System case study / 2026
FlashAttention-2 CUDA Kernel
Custom IO-aware GPU attention engine
activeCUDA C++ / PyTorch C++ Extension / Triton / NVIDIA Nsight Compute
CUDAAttentionKernel EngineeringInference Optimization
Throughput
2.1x
Versus PyTorch SDPA on A100, seqlen 4096.
Tile
64x64
Q block and K/V block shape.
Memory
O(N)
Streaming residency rather than O(N^2) attention storage.
Motivation
Rebuild attention from the memory hierarchy upward and understand exactly where framework kernels spend bandwidth, registers, shared memory, and occupancy.
Design Constraints
- Preserve numerical agreement against PyTorch reference paths.
- Reduce HBM reads and writes by keeping tiled QK, online softmax, and PV accumulation SRAM-resident.
- Support causal masking and sequence length 4096 benchmark settings.
- Package as a standalone PyTorch C++ extension usable from Python.
System Architecture
- Thread-block tiling with Br=64 and Bc=64.
- Register-level running max, denominator, and output accumulators for online softmax.
- Fused QK score calculation, causal mask application, exponent rescaling, and V accumulation.

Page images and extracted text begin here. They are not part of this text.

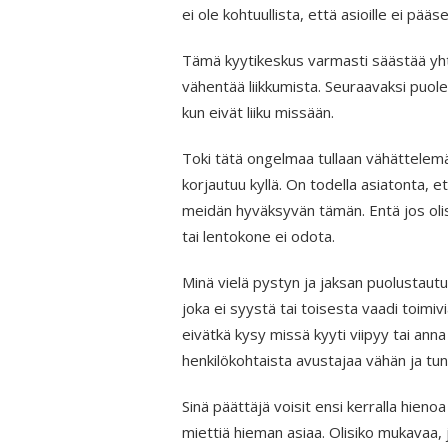
ei ole kohtuullista, että asioille ei pääse 
Tämä kyytikeskus varmasti säästää yht
vähentää liikkumista. Seuraavaksi puol
kun eivät liiku missään.
Toki tätä ongelmaa tullaan vähättelem
korjautuu kyllä. On todella asiatonta,
meidän hyväksyvän tämän. Entä jos olis
tai lentokone ei odota.
Minä vielä pystyn ja jaksan puolustautua
joka ei syystä tai toisesta vaadi toimivi
eivätkä kysy missä kyyti viipyy tai anna
henkilökohtaista avustajaa vähän ja tu
Sinä päättäjä voisit ensi kerralla hienoa
miettiä hieman asiaa. Olisiko mukavaa, jo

- Triton cross-check kernel used as an implementation sanity path.
Performance Bottlenecks
- Shared memory pressure from tile staging.
- Register pressure during online softmax state updates.
- Warp-level divergence at causal boundaries.
- HBM bandwidth from naive O(N^2) attention materialization.
Optimization Decisions
- Avoid materializing the attention matrix.
- Use online softmax to maintain stable row-wise normalization across K/V blocks.
- Tune block sizes against occupancy instead of maximizing tile size blindly.
- Profile memory throughput, achieved occupancy, and register spills in Nsight Compute.
Benchmark Methodology
- Compared against torch.scaled_dot_product_attention.
- Benchmarked on A100 at sequence length 4096.
- Validated float32 precision against PyTorch reference outputs.
- Recorded warmup, synchronized CUDA timing, and median throughput.
Results
- Reached 2.1x throughput over PyTorch SDPA in the profiled A100 setting.
- Reduced HBM bandwidth from O(N^2) materialization to tiled streaming attention.
- Produced an installable PyTorch extension and reproducible kernel write-up.
Lessons Learned
- The core speedup is not only fusion; it is avoiding global-memory traffic.
- Online softmax correctness is the fragile center of the implementation.
- Register pressure can erase theoretical tiling wins unless profiled early.